If Hearn had not suffered so from his biographers it would be intriguing to pose his case incognito to a eugenist, a psycho-analyst and a literary critic. Specifications: an Irish father, surgeon in the British army, and a Greek mother; loss of both parents in early childhood; upbringing under the bony and featherless wing of a prosperously Victorian great-aunt; schooling in Roman Catholic seminaries; college in newspaper offices, first, in a transplanted New England town on the banks of the Ohio, and then in a Gulf port where the last traditions of the Creoles were waning before the up-and-coming makers of the New South; at thirty-seven, three years of travel, or rather of foreign sojourn, mostly in the French West Indies; and finally fourteen years of writing and teaching in Japan, and death at the age of fifty-four. Given these experiences to a little half-blind and supersensitive man, what would Ireland, Greece, the Middle-West, the isles of tropic seas and a Japan filled with invading aliens contribute to his culture? And what would his culture contribute to ours ?

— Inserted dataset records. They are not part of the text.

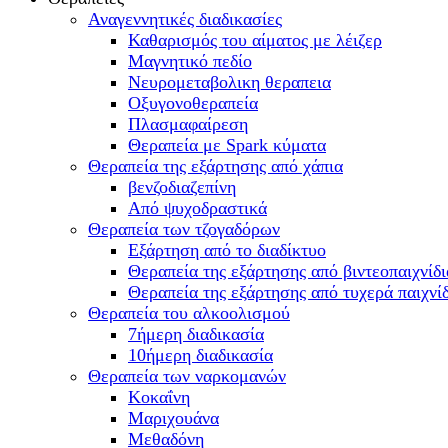
Αναγεννητικές διαδικασίες
Καθαρισμός του αίματος με λέιζερ
Μαγνητικό πεδίο
Νευρομεταβολικη θεραπεια
Οξυγονοθεραπεία
Πλασμαφαίρεση
Θεραπεία με Spark κύματα
Θεραπεία της εξάρτησης από χάπια
βενζοδιαζεπίνη
Από ψυχοδραστικά
Θεραπεία των τζογαδόρων
Εξάρτηση από το διαδίκτυο
Θεραπεία της εξάρτησης από βιντεοπαιχνίδι
Θεραπεία της εξάρτησης από τυχερά παιχνί
Θεραπεία του αλκοολισμού
7ήμερη διαδικασία
10ήμερη διαδικασία
Θεραπεία των ναρκομανών
Kοκαΐνη
Mαριχουάνα
Μεθαδόνη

Yet psychological data are so elusive and their interpretation so debatable that it is better to remain on familiar ground. Literary, amateurs in psycho-analysis seldom fail to be interesting if they have any gift with the pen, but they seldom succeed in carrying any conviction with them. They are too much like the zestful traveling man who has mastered the psychology of salesmanship, in twenty lessons, and feels that all human life is compassable in a few pat phrases. On the other hand the scientific gentry who can reduce art to the behavior of the optic nerve or the adrenal gland are usually so learned in nerves and glands that they, have either misconceptions of art or no conception at all. Lafcadio Hearn long ago suffered much at the hands of one of these; and as if that were not enough, a new biographer, twenty years after Hearn’s death, laboriously wrought together a fabric of purple patches in a spirit that was even more ghoulish than Gould’s.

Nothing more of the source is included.